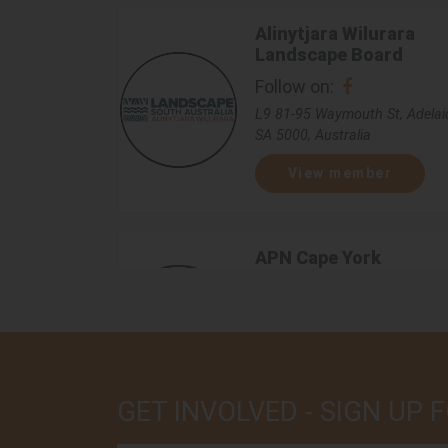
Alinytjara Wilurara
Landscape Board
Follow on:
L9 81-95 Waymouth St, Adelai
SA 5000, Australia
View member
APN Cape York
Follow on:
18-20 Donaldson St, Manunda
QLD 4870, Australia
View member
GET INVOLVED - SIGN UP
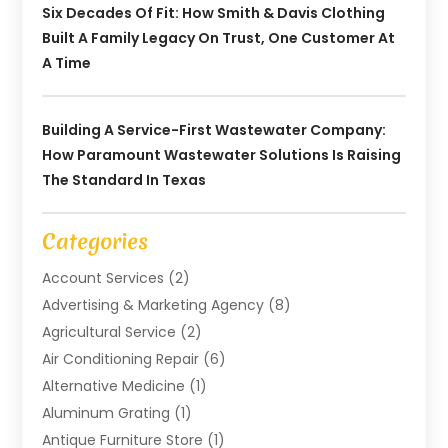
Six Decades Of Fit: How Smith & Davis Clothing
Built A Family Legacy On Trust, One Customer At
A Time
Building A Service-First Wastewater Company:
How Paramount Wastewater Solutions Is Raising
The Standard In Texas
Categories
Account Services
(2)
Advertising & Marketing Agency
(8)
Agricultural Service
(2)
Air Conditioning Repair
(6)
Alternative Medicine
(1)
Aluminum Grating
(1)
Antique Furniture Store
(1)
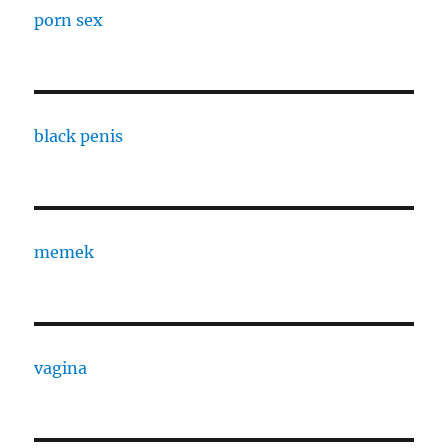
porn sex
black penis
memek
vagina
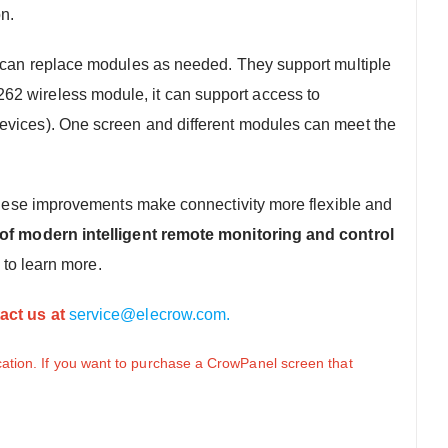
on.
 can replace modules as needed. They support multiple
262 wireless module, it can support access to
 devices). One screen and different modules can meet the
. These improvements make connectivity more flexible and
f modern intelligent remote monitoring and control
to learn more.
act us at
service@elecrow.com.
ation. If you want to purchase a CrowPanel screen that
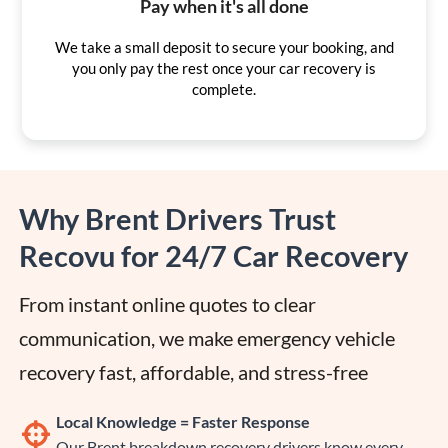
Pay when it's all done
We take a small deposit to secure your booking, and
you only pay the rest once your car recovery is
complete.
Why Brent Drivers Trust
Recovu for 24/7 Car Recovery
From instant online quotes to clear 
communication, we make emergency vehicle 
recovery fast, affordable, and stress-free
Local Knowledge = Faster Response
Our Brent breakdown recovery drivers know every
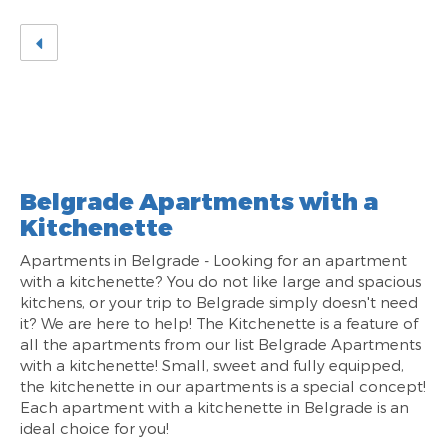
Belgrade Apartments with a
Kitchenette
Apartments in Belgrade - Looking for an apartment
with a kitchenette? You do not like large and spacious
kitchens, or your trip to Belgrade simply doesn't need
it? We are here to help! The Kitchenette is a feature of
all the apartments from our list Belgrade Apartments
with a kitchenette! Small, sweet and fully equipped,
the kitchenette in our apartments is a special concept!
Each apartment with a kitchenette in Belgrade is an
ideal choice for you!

--------------------------------------------------

Task description ::
Look through the data above. Copy every line with the string "screen" in it.

Written answer ::
 devices). One screen and different modules can meet the
ation. If you want to purchase a CrowPanel screen that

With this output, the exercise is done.